Implications for financial planning
Financial planning entails the wise management of your current finances and assets to enable you to achieve your future personal goals and dreams whilst at the same time negotiating the financial barriers that inevitably arise in every stage of your life. Your financial plan should cover the following:-
• Risk Insurance policies - these policies are for risk management purposes for the protection your investments, property and your life. The parallel currency exchange rate gives rise to mismatch between your “transfer replacement value” and your insured amount such that you may not be adequately covered at the time of a loss. It is therefore important to quarterly review your risk insurance policies to ensure that you are adequately covered.
• Estate planning- this entails the use of both testamentary and inter-vivos trusts, wills, as well as other durable powers of attorney for estate planning. Rising inflation erodes value in your cash legacies and return on investments in both your inter-vivos and testamentary trusts. To counter the effects of rising inflation, you must ensure that your investment strategy yields a return that is higher than inflation and ensures that all the cash legacies are regularly adjusted for inflation.

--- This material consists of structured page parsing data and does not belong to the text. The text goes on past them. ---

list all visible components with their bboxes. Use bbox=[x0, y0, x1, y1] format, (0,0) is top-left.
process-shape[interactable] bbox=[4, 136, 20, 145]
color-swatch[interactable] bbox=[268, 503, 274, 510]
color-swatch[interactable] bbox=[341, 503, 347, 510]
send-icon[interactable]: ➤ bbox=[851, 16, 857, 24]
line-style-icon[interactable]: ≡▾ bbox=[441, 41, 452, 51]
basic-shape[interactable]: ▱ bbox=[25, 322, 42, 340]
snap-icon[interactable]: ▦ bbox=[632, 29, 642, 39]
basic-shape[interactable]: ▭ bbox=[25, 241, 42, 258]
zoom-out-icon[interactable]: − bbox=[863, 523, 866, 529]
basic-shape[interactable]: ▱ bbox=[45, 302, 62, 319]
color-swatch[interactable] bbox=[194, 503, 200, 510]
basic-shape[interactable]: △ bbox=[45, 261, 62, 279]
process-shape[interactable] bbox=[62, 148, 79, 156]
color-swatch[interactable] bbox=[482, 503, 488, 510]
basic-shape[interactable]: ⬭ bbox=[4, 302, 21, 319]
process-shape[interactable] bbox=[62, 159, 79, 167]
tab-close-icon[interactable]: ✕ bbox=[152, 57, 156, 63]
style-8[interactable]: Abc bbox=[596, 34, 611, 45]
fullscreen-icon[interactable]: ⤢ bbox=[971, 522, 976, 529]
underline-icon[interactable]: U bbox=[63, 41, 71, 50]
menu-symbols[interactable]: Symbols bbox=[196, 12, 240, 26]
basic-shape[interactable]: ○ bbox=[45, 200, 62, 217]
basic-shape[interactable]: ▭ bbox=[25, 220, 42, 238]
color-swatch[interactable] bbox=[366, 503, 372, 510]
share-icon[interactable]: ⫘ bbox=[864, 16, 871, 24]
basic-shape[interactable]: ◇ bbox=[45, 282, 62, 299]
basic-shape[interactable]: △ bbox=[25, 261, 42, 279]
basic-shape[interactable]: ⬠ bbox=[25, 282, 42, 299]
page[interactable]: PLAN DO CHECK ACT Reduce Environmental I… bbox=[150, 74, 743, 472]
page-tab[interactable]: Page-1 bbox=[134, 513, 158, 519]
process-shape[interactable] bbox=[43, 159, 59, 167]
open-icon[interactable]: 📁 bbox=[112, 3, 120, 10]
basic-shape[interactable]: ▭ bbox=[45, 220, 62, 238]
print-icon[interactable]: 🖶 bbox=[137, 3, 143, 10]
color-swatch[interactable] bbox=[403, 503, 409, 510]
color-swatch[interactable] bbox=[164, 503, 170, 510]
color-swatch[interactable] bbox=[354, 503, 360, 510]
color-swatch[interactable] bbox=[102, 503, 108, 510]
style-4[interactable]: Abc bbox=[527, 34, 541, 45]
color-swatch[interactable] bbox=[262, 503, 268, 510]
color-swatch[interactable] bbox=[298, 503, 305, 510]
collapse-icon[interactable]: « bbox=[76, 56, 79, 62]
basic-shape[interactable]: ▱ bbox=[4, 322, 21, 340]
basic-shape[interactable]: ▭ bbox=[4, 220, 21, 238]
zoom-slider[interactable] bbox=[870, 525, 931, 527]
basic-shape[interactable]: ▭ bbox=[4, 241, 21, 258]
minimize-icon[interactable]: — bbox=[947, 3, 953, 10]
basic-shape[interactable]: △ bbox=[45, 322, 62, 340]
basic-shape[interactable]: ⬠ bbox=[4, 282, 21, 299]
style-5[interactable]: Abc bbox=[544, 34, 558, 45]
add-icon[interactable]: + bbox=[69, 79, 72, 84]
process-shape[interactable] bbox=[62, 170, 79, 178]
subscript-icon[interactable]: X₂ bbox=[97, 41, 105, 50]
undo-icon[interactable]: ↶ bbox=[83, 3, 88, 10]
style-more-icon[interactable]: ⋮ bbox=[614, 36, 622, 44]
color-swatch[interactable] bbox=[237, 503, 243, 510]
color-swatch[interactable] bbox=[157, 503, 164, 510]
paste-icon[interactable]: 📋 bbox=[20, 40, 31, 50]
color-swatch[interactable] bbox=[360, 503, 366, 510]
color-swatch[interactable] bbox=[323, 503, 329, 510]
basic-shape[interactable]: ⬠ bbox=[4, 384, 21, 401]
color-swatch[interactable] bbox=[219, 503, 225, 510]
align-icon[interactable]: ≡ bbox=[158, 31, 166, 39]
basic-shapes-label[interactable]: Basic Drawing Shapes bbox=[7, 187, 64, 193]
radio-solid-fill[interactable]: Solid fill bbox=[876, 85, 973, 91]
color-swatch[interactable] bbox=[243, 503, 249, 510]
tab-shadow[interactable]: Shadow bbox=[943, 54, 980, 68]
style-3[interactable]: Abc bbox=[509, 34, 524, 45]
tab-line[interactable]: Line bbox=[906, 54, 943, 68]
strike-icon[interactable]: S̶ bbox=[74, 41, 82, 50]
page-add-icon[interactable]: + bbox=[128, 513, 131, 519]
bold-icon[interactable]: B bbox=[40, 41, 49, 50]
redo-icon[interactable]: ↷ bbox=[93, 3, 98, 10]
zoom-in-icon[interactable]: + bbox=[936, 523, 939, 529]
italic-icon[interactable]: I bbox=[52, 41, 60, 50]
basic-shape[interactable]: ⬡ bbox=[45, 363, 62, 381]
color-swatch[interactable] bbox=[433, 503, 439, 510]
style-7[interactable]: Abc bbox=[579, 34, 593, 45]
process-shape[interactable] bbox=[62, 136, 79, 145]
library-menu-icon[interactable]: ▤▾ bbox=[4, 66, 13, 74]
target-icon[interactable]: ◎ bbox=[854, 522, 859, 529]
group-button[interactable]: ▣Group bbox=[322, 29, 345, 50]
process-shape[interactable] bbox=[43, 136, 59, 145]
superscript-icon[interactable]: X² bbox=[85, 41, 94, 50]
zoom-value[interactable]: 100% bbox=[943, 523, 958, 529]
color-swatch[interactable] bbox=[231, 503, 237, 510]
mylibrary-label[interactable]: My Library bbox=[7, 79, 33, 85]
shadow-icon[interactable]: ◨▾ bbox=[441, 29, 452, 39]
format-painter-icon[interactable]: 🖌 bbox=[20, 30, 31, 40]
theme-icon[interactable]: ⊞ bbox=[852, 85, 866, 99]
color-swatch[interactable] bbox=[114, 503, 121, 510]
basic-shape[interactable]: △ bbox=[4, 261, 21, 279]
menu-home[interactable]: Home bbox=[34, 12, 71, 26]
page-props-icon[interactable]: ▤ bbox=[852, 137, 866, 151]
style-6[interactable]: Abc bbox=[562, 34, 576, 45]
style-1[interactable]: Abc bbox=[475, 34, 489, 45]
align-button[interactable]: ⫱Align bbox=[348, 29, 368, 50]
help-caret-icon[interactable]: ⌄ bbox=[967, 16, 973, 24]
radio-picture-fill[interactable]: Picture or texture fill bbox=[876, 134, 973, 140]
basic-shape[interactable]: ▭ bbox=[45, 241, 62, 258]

• Retirement planning- this assists you in evaluating your options and important elements of your future retirement including cash flow available for the provision of the required income needs. Pension and retirement policies are also affected by rising inflation. For pre-retirement, ensure that your investment returns are higher than inflation whilst for post-retirement you must cater for longevity.
• Investment planning- entails analysing your current investment holdings and identifying opportunities to cater for a well-diversified portfolio that aligns with your risk tolerance at any given time for investment portfolio improvements and updates. In addition to your Retirement investment portfolio, you should have a personal investment portfolio to support your retirement portfolio. This personal investment portfolio must be well balanced and actively managed depending on your stage in life and risk profile. Always ensure that a return above inflation is achieved. A well-diversified portfolio which includes local and offshore investments is recommended. Offshore investments offers currency hedging and protects you against sovereign risk.
• Tax planning- which takes into account tax planning decisions with strategies designed to minimise your tax liabilities and maximise your cash flow. It is recommended that when changing employment, you should not encash your pension contributions, but rather preserve or transfer to a new pension fund to avoid being punitively taxed. It is recommended to defer pension cash payments until you retire as the law exempts all senior citizens from taxation. You are also encouraged to make additional voluntary contributions if the total pension contributions to the pension fund is below the tax-deductible limit. Contributions to a personal pension plans is also recommended as these are tax deductible.
• To wrap up, you must ensure that you meet with your financial planner on a regular basis to review and make the necessary adjustments to make your financial goals achievable. In the short-medium term, the stability of the Zimbabwean economy is very much linked to the outcome and acceptability of the forthcoming harmonised elections to be held on the 30th July 2018. If the elections are credible and acceptable to the International Committee, more FDI will be expected to flow in resulting in a more stable and growing economy. Such an economy makes financial planning easier.